[Opening Data for this task section]

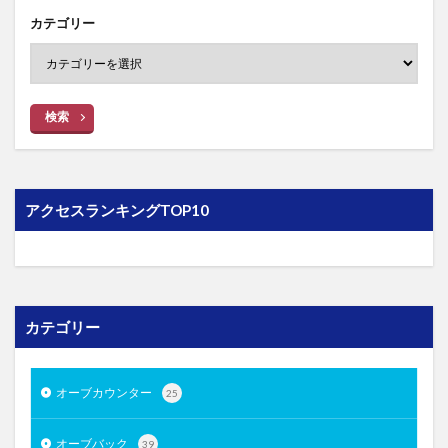
カテゴリー
検索
アクセスランキングTOP10
カテゴリー
オーブカウンター
25
オーブバック
39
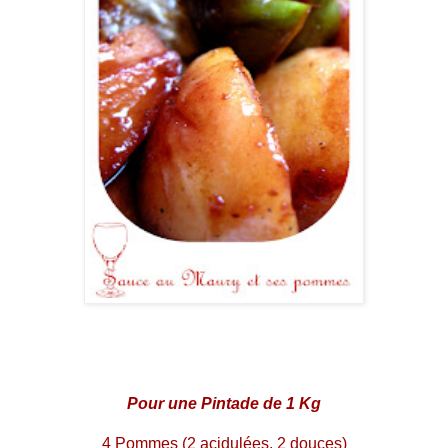
Pour une Pintade de 1 Kg
4 Pommes (2 acidulées, 2 douces)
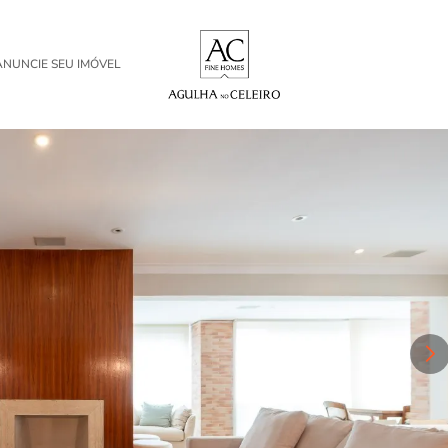
ANUNCIE SEU IMÓVEL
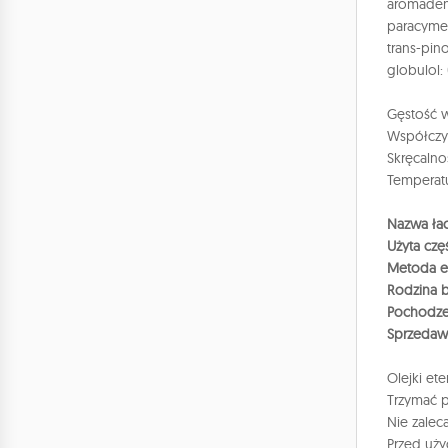
aromaden
paracyme
trans-pin
globulol:
Gęstość w
Współczyn
Skręcalno
Temperatu
Nazwa łac
Użyta czę
Metoda ek
Rodzina b
Pochodze
Sprzedaw
Olejki et
Trzymać p
Nie zaleca
Przed uży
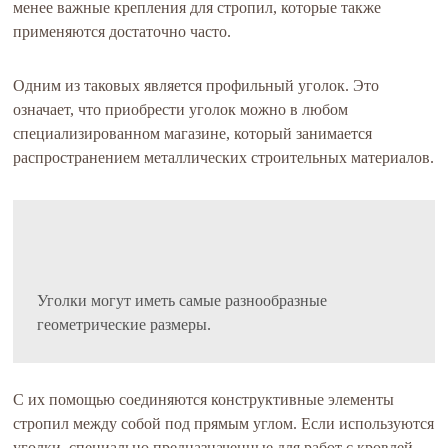
менее важные крепления для стропил, которые также
применяются достаточно часто.
Одним из таковых является профильный уголок. Это
означает, что приобрести уголок можно в любом
специализированном магазине, который занимается
распространением металлических строительных материалов.
Уголки могут иметь самые разнообразные
геометрические размеры.
С их помощью соединяются конструктивные элементы
стропил между собой под прямым углом. Если используются
уголки, специально предназначенные для работ с кровлей,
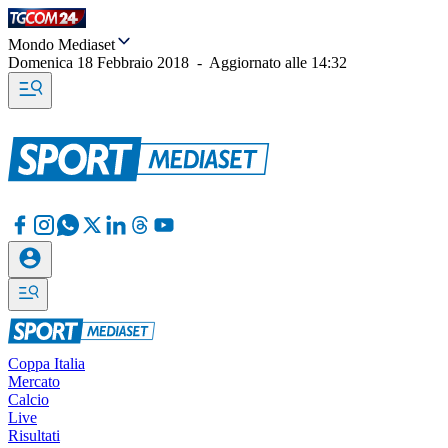
Mondo Mediaset
Domenica 18 Febbraio 2018
-
Aggiornato alle
14:32
Coppa Italia
Mercato
Calcio
Live
Risultati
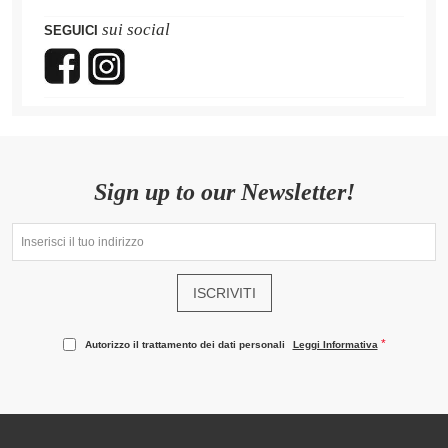
sui social
SEGUICI
Sign up to our Newsletter!
ISCRIVITI
Autorizzo il trattamento dei dati personali
Leggi Informativa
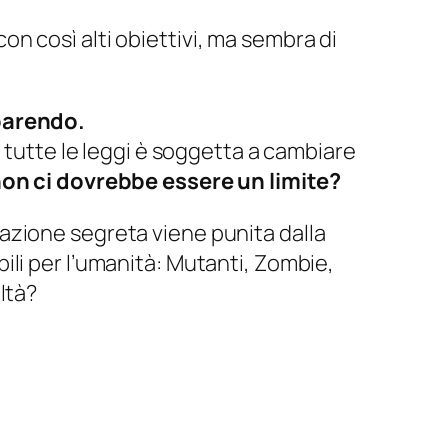
 con così alti obiettivi, ma sembra di
parendo.
 tutte le leggi è soggetta a cambiare
on ci dovrebbe essere un limite?
porazione segreta viene punita dalla
ili per l’umanità: Mutanti, Zombie,
ltà?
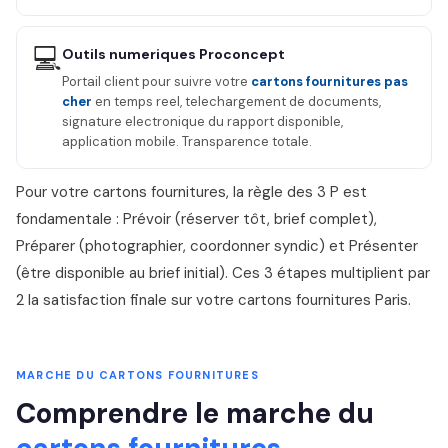
💻
Outils numeriques Proconcept
Portail client pour suivre votre
cartons fournitures pas
cher
en temps reel, telechargement de documents,
signature electronique du rapport disponible,
application mobile. Transparence totale.
Pour votre cartons fournitures, la règle des 3 P est
fondamentale : Prévoir (réserver tôt, brief complet),
Préparer (photographier, coordonner syndic) et Présenter
(être disponible au brief initial). Ces 3 étapes multiplient par
2 la satisfaction finale sur votre cartons fournitures Paris.
MARCHE DU CARTONS FOURNITURES
Comprendre le marche du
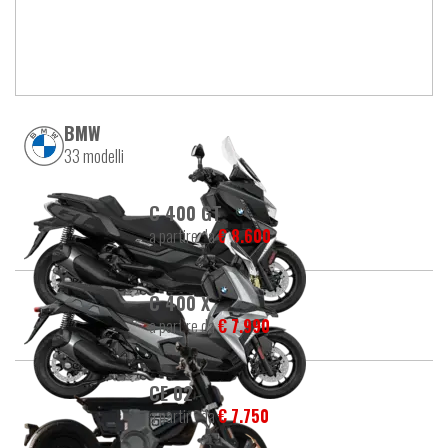
BMW
33 modelli
C 400 GT
a partire da
€ 8.600
C 400 X
a partire da
€ 7.990
CE 02
a partire da
€ 7.750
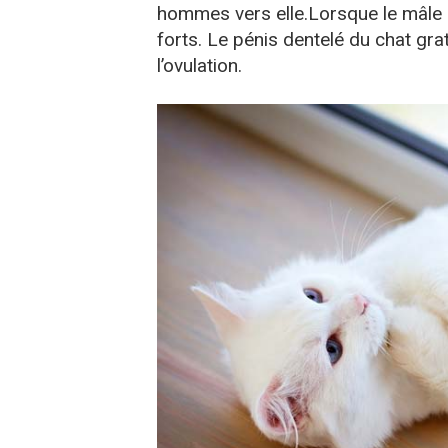
hommes vers elle.Lorsque le mâle é
forts. Le pénis dentelé du chat grat
l’ovulation.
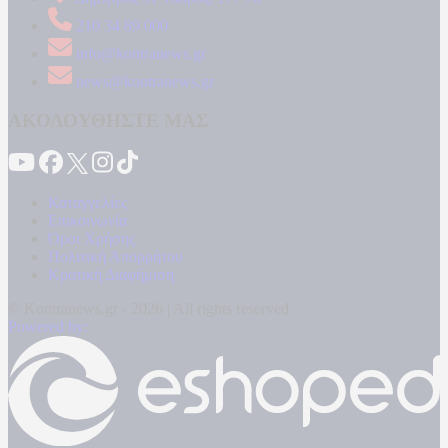
210 34 89 000
info@kontranews.gr
news@kontranews.gr
ΑΚΟΛΟΥΘΗΣΤΕ ΜΑΣ
Καταγγελίες
Επικοινωνία
Όροι Χρήσης
Πολιτική Απορρήτου
Κρατική Διαφήμιση
© Kontranews.gr - 2026 | All rights reserved
Powered by:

[Closing Data for this task section]

#### The task
Retype the line containing "news@kontranews.gr" and each line after it through the end of the listing, exactly, leaving out everything else.

#### Output of the task
news@kontranews.gr
ΑΚΟΛΟΥΘΗΣΤΕ ΜΑΣ
Καταγγελίες
Επικοινωνία
Όροι Χρήσης
Πολιτική Απορρήτου
Κρατική Διαφήμιση
© Kontranews.gr - 2026 | All rights reserved
Powered by:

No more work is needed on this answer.